It's not for nothing that Elizabeth Kolbert is a staff writer for The New Yorker and the author, previously, of Field Notes from a Catastrophe. She knows her stuff, and she writes compellingly. Each of her thirteen chapters tells a story about a particular creature or habitat, and how the radical transformations that humans have wrought over the past 200 years have jeopardized it.

There is a chapter on the great auk, whose last specimen was found in Iceland. There is a chapter on the die-off in Panama of golden frogs. There is a chapter on the Great Barrier Reef. Kolbert ventures to all of these places and writes lucidly about them.

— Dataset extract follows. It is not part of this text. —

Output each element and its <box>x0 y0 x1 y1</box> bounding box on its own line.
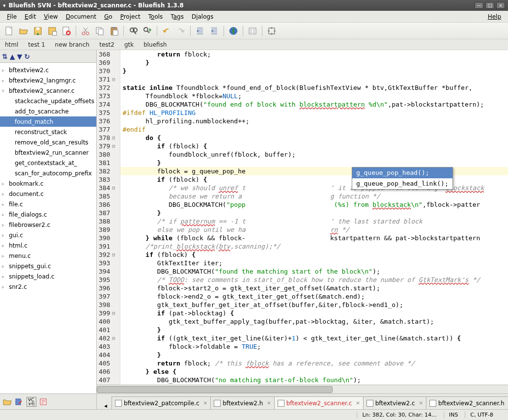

A lot of the history of science in this book was new to me, though it's very accessible. For instance, I didn't know that there were five big periods of extinctions on Earth, when catastrophic events took an enormous toll. (Yeah, I knew about the asteroid and the dinosaurs, but I didn't know about the others.)

The "sixth extinction" of the title refers to the present, and the catastrophe that humans are causing today.

"No creature has ever altered life on the planet" the way we have, Kolbert writes.

The first part of the book is a scientific mystery story, or several wrapped into one. For instance, up until the late eighteenth century, no one even knew that a species could vanish off the face of the Earth. Kolbert tells us that even someone as wise as Thomas Jefferson proclaimed: "Such is the economy of nature that no instance can be produced of her having permitted any one race of her animals to become extinct."

But there was a little problem. People were finding enormous bones, in Russia and in America, that didn't correspond to any living animal. Scientists bent over backwards to deny this or to suppose that those animals were still roaming around somewhere.

Kolbert introduces us to the French naturalist Georges Cuvier, who finally, in 1796, came up with the idea of especes perdues, or lost species. Cuvier made his leap by examining the molars of a mastodon found in upstate New York and a woolly mammoth found in Russia. He recognized that these were not elephant teeth, as had been assumed, but the teeth of two...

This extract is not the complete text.